If you’re staying in Bozeman, you can find out if Bridger Bowl has fresh powder by looking towards the Baxter Hotel. If more than two inches accumulates at the ski area, a blue beacon atop the Baxter is lit and remains illuminated for a day. Maintaining the beacon’s accuracy is a top priority, it has only failed once in recent history, and only for two days, at that.

5. Ski Discovery

ski discovery

  • Closest Airport: Bert Mooney Airport
  • Nearest City: Butte
  • Season Open/Close: Late November to Early April

Despite its small size and only eight chair lifts, Ski Discovery still boasts nearly 70 runs for skiers across the gamut of skill levels. Runs at Discovery are split into three faces, with the front face and side home to beginner and intermediate runs.
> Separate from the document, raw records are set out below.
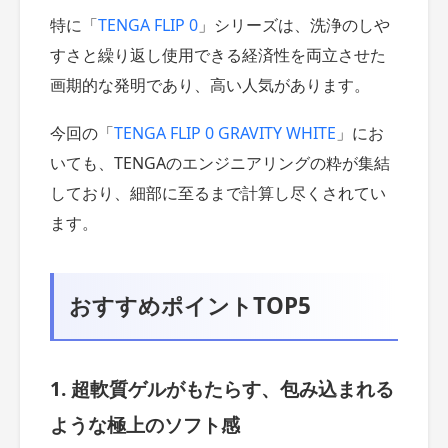
特に「
TENGA FLIP 0
」シリーズは、洗浄のしや
すさと繰り返し使用できる経済性を両立させた
画期的な発明であり、高い人気があります。
今回の「
TENGA FLIP 0 GRAVITY WHITE
」にお
いても、TENGAのエンジニアリングの粋が集結
しており、細部に至るまで計算し尽くされてい
ます。
おすすめポイントTOP5
1. 超軟質ゲルがもたらす、包み込まれる
ような極上のソフト感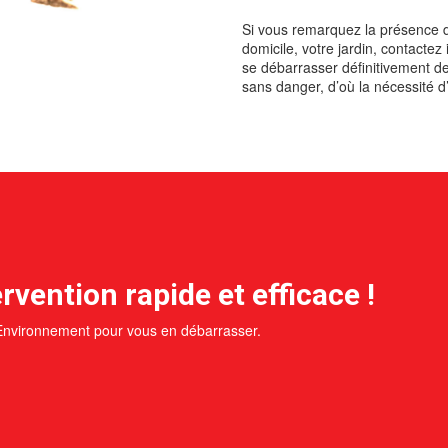
Si vous remarquez la présence d’
domicile, votre jardin, contacte
se débarrasser définitivement de 
sans danger, d’où la nécessité d
rvention rapide et efficace !
 Environnement pour vous en débarrasser.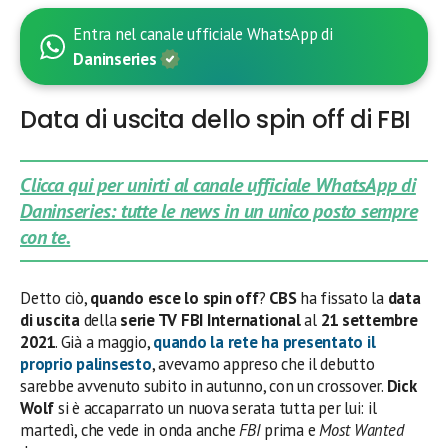
Entra nel canale ufficiale WhatsApp di
Daninseries
Data di uscita dello spin off di FBI
Clicca qui per unirti al canale ufficiale WhatsApp di
Daninseries: tutte le news in un unico posto sempre
con te.
Detto ciò,
quando esce lo spin off
?
CBS
ha fissato la
data
di uscita
della
serie TV FBI International
al
21 settembre
2021
. Già a maggio,
quando la rete ha presentato il
proprio palinsesto
, avevamo appreso che il debutto
sarebbe avvenuto subito in autunno, con un crossover.
Dick
Wolf
si è accaparrato un nuova serata tutta per lui: il
martedì, che vede in onda anche
FBI
prima e
Most Wanted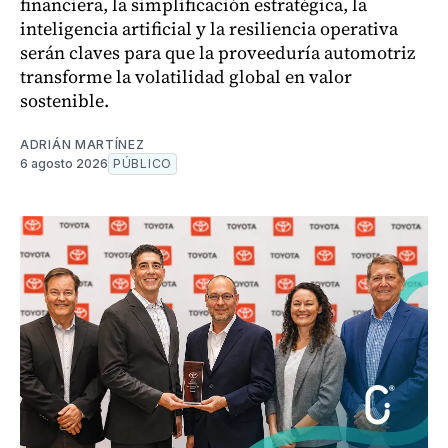
financiera, la simplificación estratégica, la
inteligencia artificial y la resiliencia operativa
serán claves para que la proveeduría automotriz
transforme la volatilidad global en valor
sostenible.
ADRIÁN MARTÍNEZ
6 agosto 2026
PÚBLICO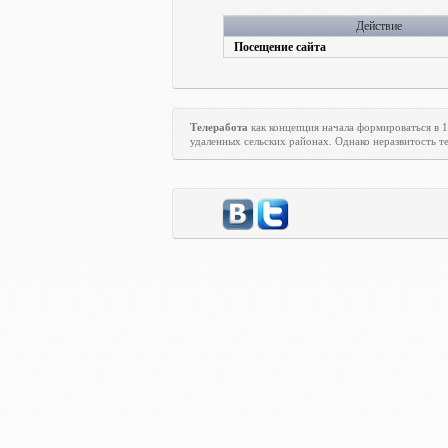
Действие
Посещение сайта
Телеработа
как концепция начала формироваться в 
удаленных сельских районах. Однако неразвитость те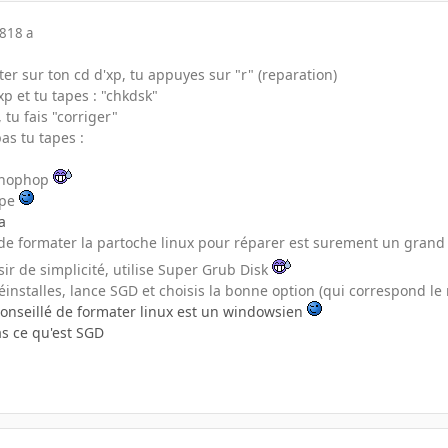
08
18 a
er sur ton cd d'xp, tu appuyes sur "r" (reparation)
'xp et tu tapes : "chkdsk"
 tu fais "corriger"
as tu tapes :
t hophop
mpe
a
lé de formater la partoche linux pour réparer est surement un gra
sir de simplicité, utilise Super Grub Disk
réinstalles, lance SGD et choisis la bonne option (qui correspond l
 conseillé de formater linux est un windowsien
as ce qu'est SGD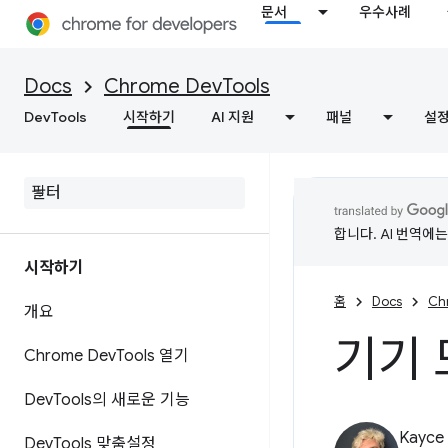
문서
우수사례
Docs
Chrome DevTools
DevTools
시작하기
AI 지원
패널
설
합니다. AI 번역에
시작하기
홈
Docs
Ch
개요
기기
Chrome Dev
Tools 열기
Dev
Tools의 새로운 기능
Kayce
Dev
Tools 맞춤설정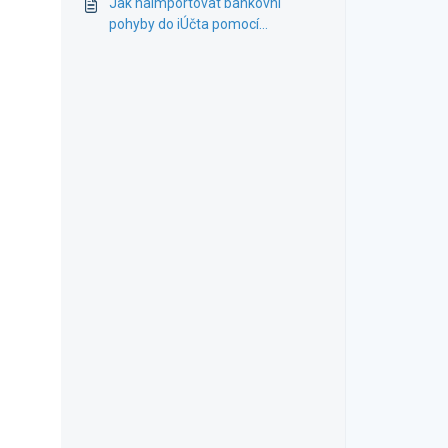
Jak naimportovat bankovní
pohyby do iÚčta pomocí
univerzálního CSV souboru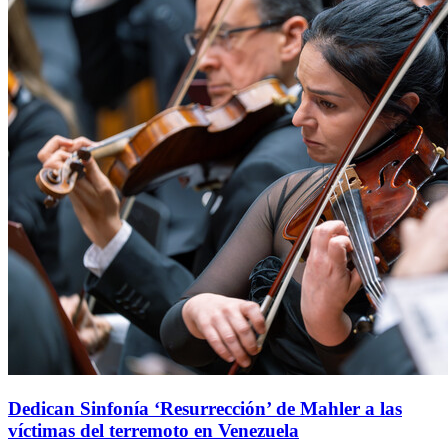
Dedican Sinfonía ‘Resurrección’ de Mahler a las
víctimas del terremoto en Venezuela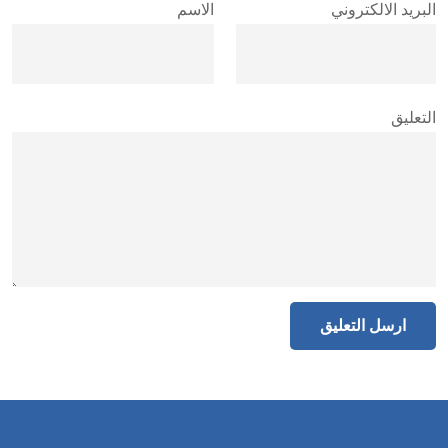
البريد الالكتروني
الاسم
التعليق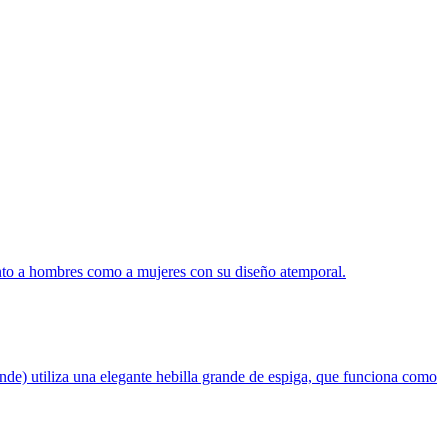
o a hombres como a mujeres con su diseño atemporal.
e) utiliza una elegante hebilla grande de espiga, que funciona como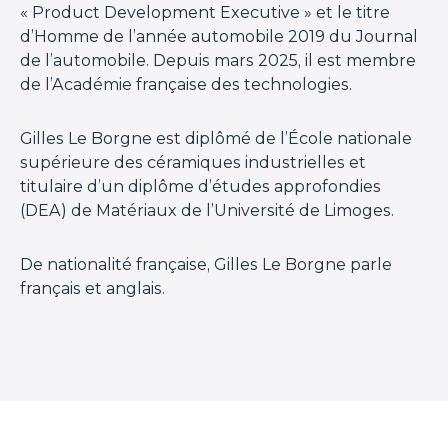
« Product Development Executive » et le titre
d’Homme de l’année automobile 2019 du Journal
de l’automobile. Depuis mars 2025, il est membre
de l’Académie française des technologies.
Gilles Le Borgne est diplômé de l’École nationale
supérieure des céramiques industrielles et
titulaire d’un diplôme d’études approfondies
(DEA) de Matériaux de l’Université de Limoges.
De nationalité française, Gilles Le Borgne parle
français et anglais.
The backside offers runs that ordinarily you could normally only access by helicopter. Thankfully, these more difficult runs have been made easily accessible with a chairlift.

Because of its prime location in the Ramsey and Jubilee mountains, Discovery can stay open late into the season and is almost always open by Thanksgiving. This long season offers a huge window to plan your ski vacation within.
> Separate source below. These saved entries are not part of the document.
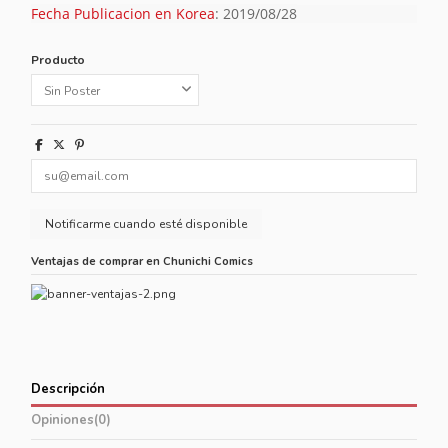
Fecha Publicacion en Korea
: 2019/08/28
Producto
Ventajas de comprar en Chunichi Comics
Descripción
Opiniones
(0)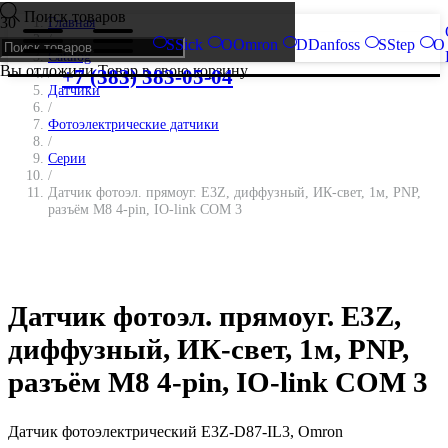
Поиск товаров
Главная
/
S
Sick
O
Omron
D
Danfoss
S
Step
O
Catalog
Вы отложили
Товар
в свою корзину.
/
+7 (383) 383-05-04
Датчики
/
Фотоэлектрические датчики
/
Серии
/
Датчик фотоэл. прямоуг. E3Z, диффузный, ИК-свет, 1м, PNP,
разъём M8 4-pin, IO-link COM 3
Датчик фотоэл. прямоуг. E3Z,
диффузный, ИК-свет, 1м, PNP,
разъём M8 4-pin, IO-link COM 3
Датчик фотоэлектрический E3Z-D87-IL3, Omron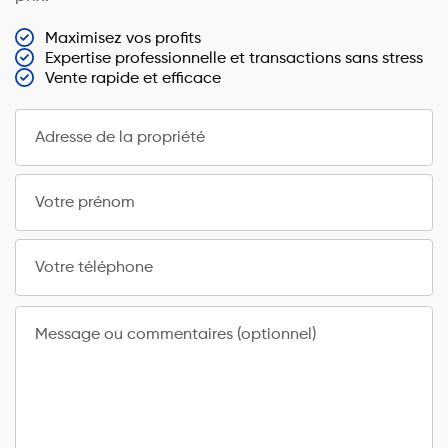
Maximisez vos profits
Expertise professionnelle et transactions sans stress
Vente rapide et efficace
Adresse de la propriété
Votre prénom
Votre téléphone
Message ou commentaires (optionnel)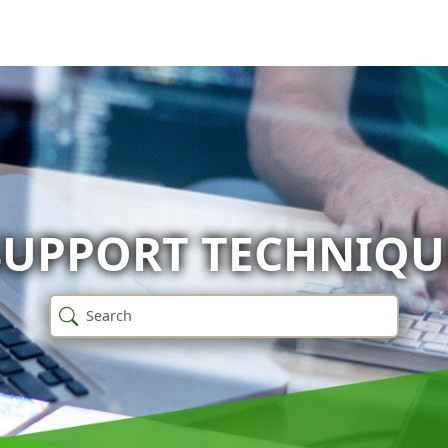
SUPPORT TECHNIQU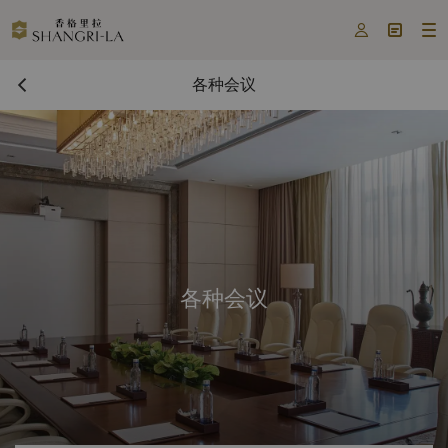



各种会议
各种会议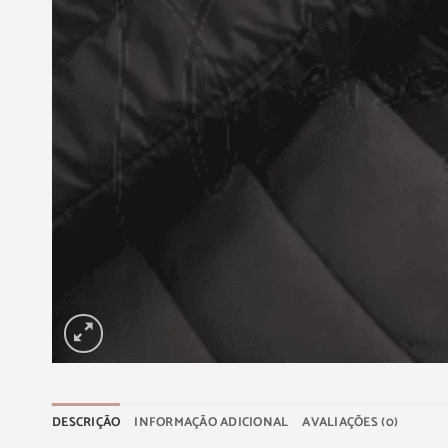
DESCRIÇÃO
INFORMAÇÃO ADICIONAL
AVALIAÇÕES (0)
While the closest major city is Butte, Discovery is also convenient to reach from Missoula and Helena, and their respective airports.

6. Great Divide Montana

great divide montana
Image: Great Divide Montana
  • Closest Airport: Helena Regional Airport
  • Nearest City: Marysville
  • Season Open/Close: Early November to Late April

Though opening and closing dates for the season at Great Divide fluctuate more than any other ski area in Montana, they are notorious for having the longest ski season in the state. It is not unheard of for them to open as early as Halloween, and close as late as the second week of May. For locals, attending opening day at Great Divide has become kind of a tradition, as it marks the unofficial opening of the ski season for the entire state.

Though it only has five double-chairlifts and two handle tows, Great Divide has famously impeccable snow. Despite them having only a few chairlifts, they provide access to 140 runs of varying styles for all different skill levels. The long season and variety of runs make this one of the best skiing experiences in Montana for first-time visitors.

7. Montana Snowbowl

The most popular ski area for students of the University of Montana at Missoula, Snowbowl is known for having great snow and a low-key, youthful vibe. Spending a couple of days skiing here is as much about hanging out and meeting new people as it is about hitting the slopes.
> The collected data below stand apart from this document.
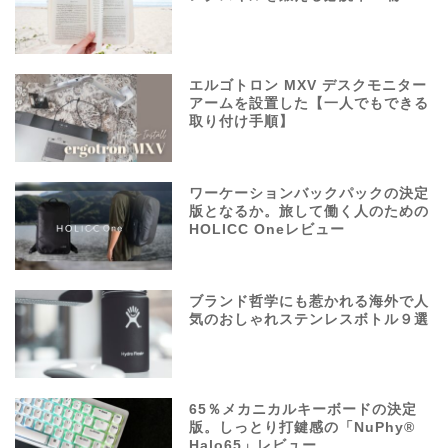
エルゴトロン MXV デスクモニター
アームを設置した【一人でもできる
取り付け手順】
ワーケーションバックパックの決定
版となるか。旅して働く人のための
HOLICC Oneレビュー
ブランド哲学にも惹かれる海外で人
気のおしゃれステンレスボトル９選
65％メカニカルキーボードの決定
版。しっとり打鍵感の「NuPhy®
Halo65」レビュー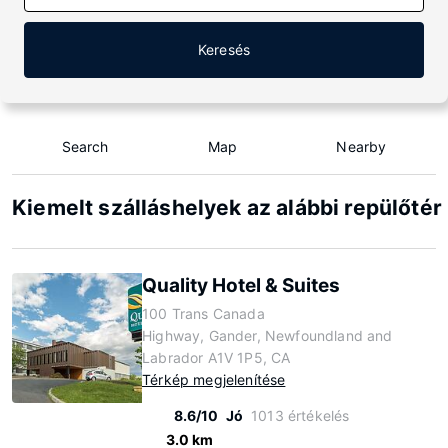
Keresés
Search
Map
Nearby
Kiemelt szálláshelyek az alábbi repülőtér
Quality Hotel & Suites
100 Trans Canada
Highway, Gander, Newfoundland and
Labrador A1V 1P5, CA
Térkép megjelenítése
8.6/10
Jó
1013 értékelés
3.0 km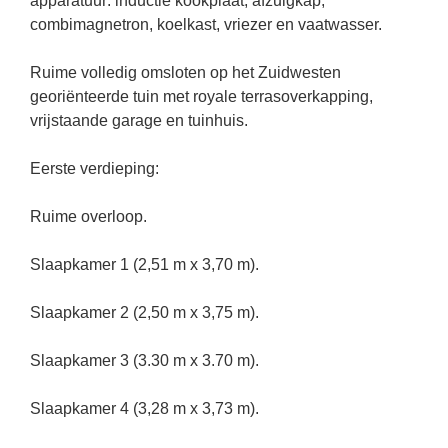
apparatuur: inductie kookplaat, afzuigkap,
combimagnetron, koelkast, vriezer en vaatwasser.
Ruime volledig omsloten op het Zuidwesten
georiënteerde tuin met royale terrasoverkapping,
vrijstaande garage en tuinhuis.
Eerste verdieping:
Ruime overloop.
Slaapkamer 1 (2,51 m x 3,70 m).
Slaapkamer 2 (2,50 m x 3,75 m).
Slaapkamer 3 (3.30 m x 3.70 m).
Slaapkamer 4 (3,28 m x 3,73 m).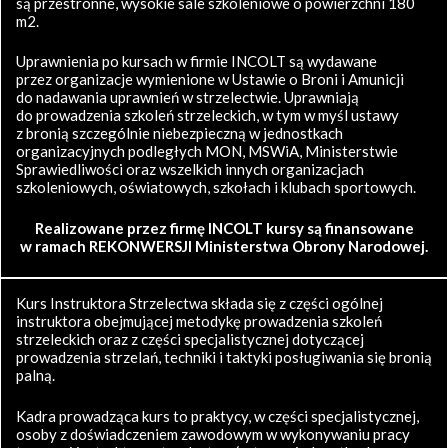
są przestronne, wysokie sale szkoleniowe o powierzchni 180
m2.
Uprawnienia po kursach w firmie INCOLT są wydawane
przez organizacje wymienione w Ustawie o Broni i Amunicji
do nadawania uprawnień w strzelectwie. Uprawniają
do prowadzenia szkoleń strzeleckich, w tym w myśl ustawy
z bronią szczególnie niebezpieczną w jednostkach
organizacyjnych podległych MON, MSWiA, Ministerstwie
Sprawiedliwości oraz wszelkich innych organizacjach
szkoleniowych, oświatowych, szkołach i klubach sportowych.
Realizowane przez firmę INCOLT kursy są finansowane
w ramach REKONWERSJI Ministerstwa Obrony Narodowej.
Kurs Instruktora Strzelectwa składa się z części ogólnej
instruktora obejmującej metodykę prowadzenia szkoleń
strzeleckich oraz z części specjalistycznej dotyczącej
prowadzenia strzelań, techniki i taktyki posługiwania się bronią
palną.
Kadra prowadząca kurs to praktycy, w części specjalistycznej,
osoby z doświadczeniem zawodowym w wykonywaniu pracy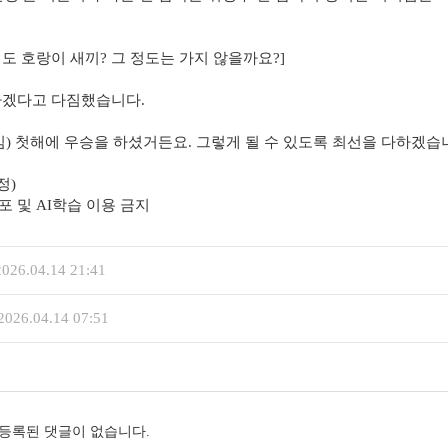
도 호랑이 새끼? 그 정도는 가지 않을까요?]
휘하겠다고 다짐했습니다.
부임) 첫해에 우승을 하셨거든요. 그렇게 될 수 있도록 최선을 다하겠습니
정)
재, 재배포 및 AI학습 이용 금지
2026.04.14 21:41
2026.04.14 07:51
등록된 댓글이 없습니다.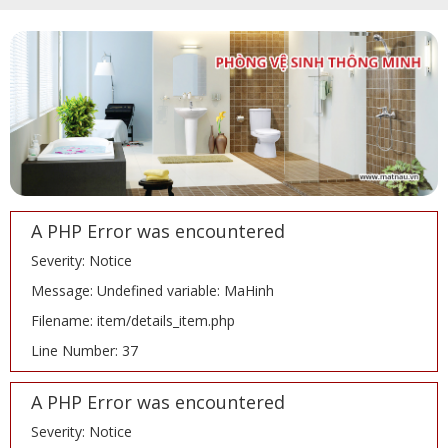
A PHP Error was encountered
Severity: Notice
Message: Undefined variable: MaHinh
Filename: item/details_item.php
Line Number: 37
A PHP Error was encountered
Severity: Notice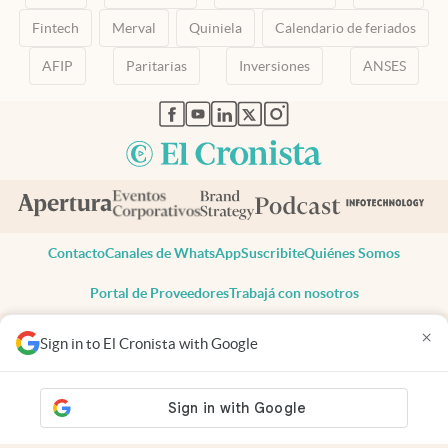
Fintech
Merval
Quiniela
Calendario de feriados
AFIP
Paritarias
Inversiones
ANSES
abre en nueva pestaña
abre en nueva pestaña
abre en nueva pestaña
abre en nueva pestaña
abre en nueva pestaña
Contacto
Canales de WhatsApp
Suscribite
Quiénes Somos
Portal de Proveedores
Trabajá con nosotros
Copyright 2025 cronista.com
×
Sign in to El Cronista with Google
Todos los derechos reservados
Términos y condiciones
Privacidad
Consentimiento
Tel:
+54 11 7078-3270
Be sure to leave some time while you’re there to grab some food or a drink at one of the on-mountain bars and restaurants where you’re bound to make some new friends.

Snowbowl is quite small – there are only three double-chairlifts, a rope tow, and a T bar that lead to 39 runs – but the longest run extends as far as three miles. Despite its diminutive size, the feel here is more quaint than restrictive. Locals adore Snowbowl, and you’re likely to appreciate its charms as well.

8. Lookout Pass Ski & Recreation Area

lookout pass ski

  • Closest Airport: Missoula Montana Airport and Spokane Airport
  • Nearest City: Mullan, ID
  • Season Open/Close: Mid-November to Mid-April

Straddling the state line between Montana and Idaho is Lookout Pass. Though they only have four chairlifts, locals love lookout pass because it’s so easy to reach: it’s right off Interstate 90. In addition to their 34 runs, they have two freestyle terrain parks and a quarter pipe that’s over a thousand feet long.

Keep in mind that season opening and closing dates can vary wildly for Lookout Pass. Their location makes them very susceptible to annual changes in snowfall, thus the season can sometimes be delayed as much as a month. Unless you live very nearby and can plan a last-minute trip, scheduling your ski vacation in the middle of the season will help you avoid any itinerary changes.